CFOs often have an empire of units beneath them: treasury, financial reporting, tax, financial planning and analysis (FP&A), risk management, investor relations. And increasingly, real estate and procurement are falling into the reporting line, too. The result can be an excessively stretched CFO.
“There’s a real opportunity cost with an overly broad scope,” notes Michael Griffin, executive director of finance and strategy group at The Corporate Executive Board, a member-based research and advisory firm. Specifically, it makes it harder for CFOs to spend time on activities that will drive revenue and hold down operating costs.
That dilemma may be partly cured by employing a valuecentric model for the departmental structure; for instance, having a core finance unit and a separate value-creation unit that includes FP&A and strategy staff. Many CFOs are moving in that direction.

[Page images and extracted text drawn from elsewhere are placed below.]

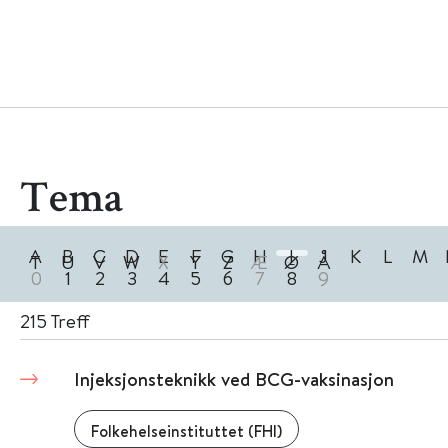
Tema
A
B
C
D
E
F
G
H
I
J
K
L
M
T
U
V
W
X
Y
Z
Æ
Ø
Å
0
1
2
3
4
5
6
7
8
9
215
Treff
Injeksjonsteknikk ved BCG-vaksinasjon
Folkehelseinstituttet (FHI)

For a CFO, “success is not just about getting the numbers right, but also uncovering the story behind the numbers: taking raw accounting information and creating cogent and compelling management discussion and analysis,” says Eileen Kamerick, managing director and CFO at investment bank Houlihan Lokey.
Those who take the big picture into account are more likely to develop an organizational structure that isn’t merely reactive. That will allow staff to come up with more ideas and, ultimately, help drive revenue and run the business. “You have to create an organization so you aren’t in the engine all the time,” Kamerick notes.
Before any restructuring of the team, CFOs should have a clear vision and strategy for the finance organization and then work back from there, Griffin says. It’s not good to look at the structure in a vacuum.
Macrofocused CFOs tend to seek more integration of their reporting units, notes Ankur Agrawal, associate principal at McKinsey & Co. In particular, they often bind accounting and FP&A tightly to corporate strategy and the forecasting and budgeting processes, he says.
Much of the battle to becoming more strategic, however, involves learning how to pass off mundane tasks. CFOs need to spend less time on daily core finance functions and be more confident in their ability to delegate, says Griffin.